GERECHTSHOF ’s-HERTOGENBOSCH

Team belastingrecht
Meervoudige Belastingkamer
Kenmerk: 15/00588
Uitspraak op het hoger beroep van
[belanghebbende] ,
gevestigd te [vestigingsplaats] ,
hierna: belanghebbende,
tegen de uitspraak van de Rechtbank Zeeland-West-Brabant te Breda (hierna: de Rechtbank) van 12 februari 2015, nummer AWB 14/1414, in het geding tussen
belanghebbende,
en
de inspecteur van de Belastingdienst,
hierna: de Inspecteur,
inzake na te noemen naheffingsaanslag overdrachtsbelasting.
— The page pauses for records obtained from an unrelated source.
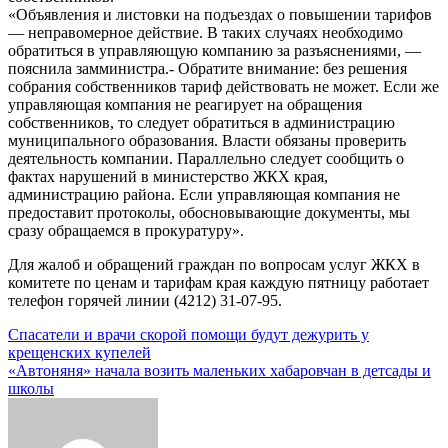
«Объявления и листовки на подъездах о повышении тарифов
— неправомерное действие. В таких случаях необходимо
обратиться в управляющую компанию за разъяснениями, —
пояснила замминистра.- Обратите внимание: без решения
собрания собственников тариф действовать не может. Если же
управляющая компания не реагирует на обращения
собственников, то следует обратиться в администрацию
муниципального образования. Власти обязаны проверить
деятельность компании. Параллельно следует сообщить о
фактах нарушений в министерство ЖКХ края,
администрацию района. Если управляющая компания не
предоставит протоколы, обосновывающие документы, мы
сразу обращаемся в прокуратуру».
Для жалоб и обращений граждан по вопросам услуг ЖКХ в
комитете по ценам и тарифам края каждую пятницу работает
телефон горячей линии (4212) 31-07-95.
Навигация
Спасатели и врачи скорой помощи будут дежурить у
крещенских купелей
по
«Автоняня» начала возить маленьких хабаровчан в детсады и
записям
школы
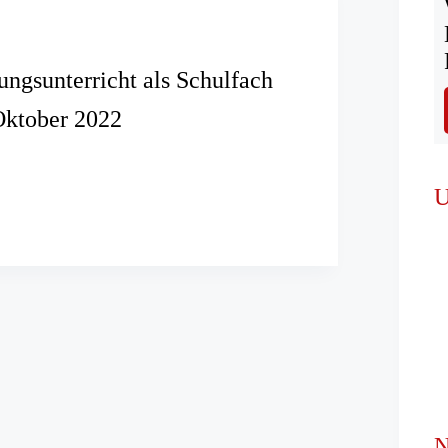
ngsunterricht als Schulfach
Oktober 2022
ebungsunterricht
U
N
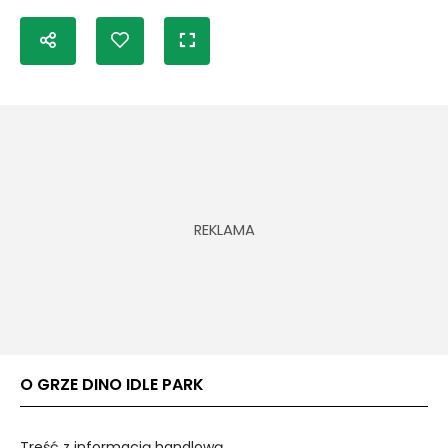
O GRZE DINO IDLE PARK
Treść z informacją handlową.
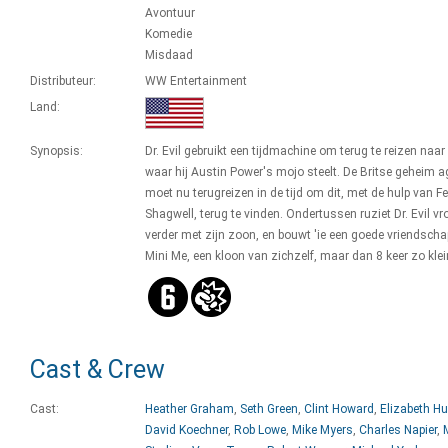
Avontuur
Komedie
Misdaad
Distributeur:
WW Entertainment
Land:
Synopsis:
Dr. Evil gebruikt een tijdmachine om terug te reizen naar
waar hij Austin Power's mojo steelt. De Britse geheim a
moet nu terugreizen in de tijd om dit, met de hulp van Fel
Shagwell, terug te vinden. Ondertussen ruziet Dr. Evil vro
verder met zijn zoon, en bouwt 'ie een goede vriendsch
Mini Me, een kloon van zichzelf, maar dan 8 keer zo klei
Cast & Crew
Cast:
Heather Graham
,
Seth Green
,
Clint Howard
,
Elizabeth Hu
David Koechner
,
Rob Lowe
,
Mike Myers
,
Charles Napier
,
1.Ontstaan en loop van het geding

1.1.
Aan belanghebbende is met dagtekening 21 augustus 2013 onder aanslagnummer [aanslagnummer] een naheffingsaanslag overdrachtsbelasting opgelegd ten bedrage van € 18.240. Tegelijkertijd is, in één geschrift verenigd met de naheffingsaanslag, bij beschikking € 2.369 heffingsrente in rekening gebracht. Na daartegen gemaakt bezwaar heeft de Inspecteur bij uitspraak de naheffingsaanslag gehandhaafd.
1.2.
Belanghebbende is van deze uitspraak in beroep gekomen bij de Rechtbank. Ter zake van dit beroep heeft de griffier van de Rechtbank van belanghebbende een griffierecht geheven van € 328. De Rechtbank heeft het beroep ongegrond verklaard.
1.3.
Tegen deze uitspraak heeft belanghebbende hoger beroep ingesteld bij het Hof.
Ter zake van dit beroep heeft de griffier van belanghebbende een griffierecht geheven van € 497. De Inspecteur heeft een verweerschrift ingediend.
1.4.
Het onderzoek ter zitting heeft plaatsgehad op 2 september 2016 te ‘s-Hertogenbosch. Aldaar zijn toen verschenen en gehoord de heer [A] , belastingadviseur te [B] , als gemachtigde van belanghebbende, alsmede, namens de Inspecteur, de heer [C] en de heer [D] .
1.5.
Belanghebbende en de Inspecteur hebben te dezer zitting een pleitnota voorgedragen en exemplaren daarvan overgelegd aan het Hof en aan de wederpartij.
1.6.
Aan het einde van de zitting heeft het Hof heeft het onderzoek gesloten.
1.7.
Van de zitting is geen proces-verbaal opgemaakt.

2.Feiten

Op grond van de stukken van het geding en het onderzoek ter zitting zijn in deze zaak de volgende feiten en omstandigheden voor het Hof komen vast te staan:
2.1.
Op [datum 1] 2008 heeft belanghebbende op een executieveiling een bod uitgebracht op appartementen, gelegen aan de [a-straat] te [E] . Op [datum 2] 2008 is de akte houdende verklaring van betaling van de koopsom van € 304.000, exclusief omzetbelasting, opgemaakt en heeft belanghebbende de eigendom van de appartementen verkregen.
2.2.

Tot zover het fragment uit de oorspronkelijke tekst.